- What is needed -
Which lines of the records below contain the word "carby"? Copy each of them out.

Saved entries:
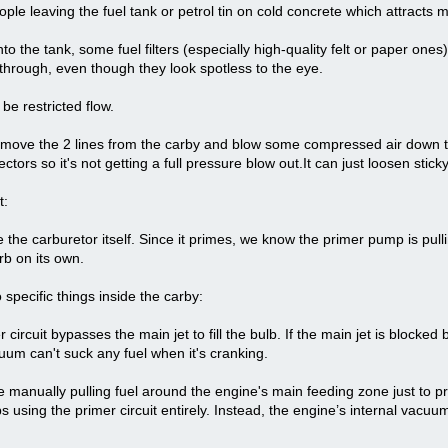
ple leaving the fuel tank or petrol tin on cold concrete which attracts m
to the tank, some fuel filters (especially high-quality felt or paper ones
through, even though they look spotless to the eye.
 be restricted flow.
emove the 2 lines from the carby and blow some compressed air down the
ctors so it's not getting a full pressure blow out.It can just loosen sticky
t:
 the carburetor itself. Since it primes, we know the primer pump is pulli
rb on its own.
o specific things inside the carby:
ircuit bypasses the main jet to fill the bulb. If the main jet is blocked b
cuum can't suck any fuel when it's cranking.
manually pulling fuel around the engine's main feeding zone just to p
ps using the primer circuit entirely. Instead, the engine’s internal vacuu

- Problem solution -
emove the 2 lines from the carby and blow some compressed air down the
o specific things inside the carby:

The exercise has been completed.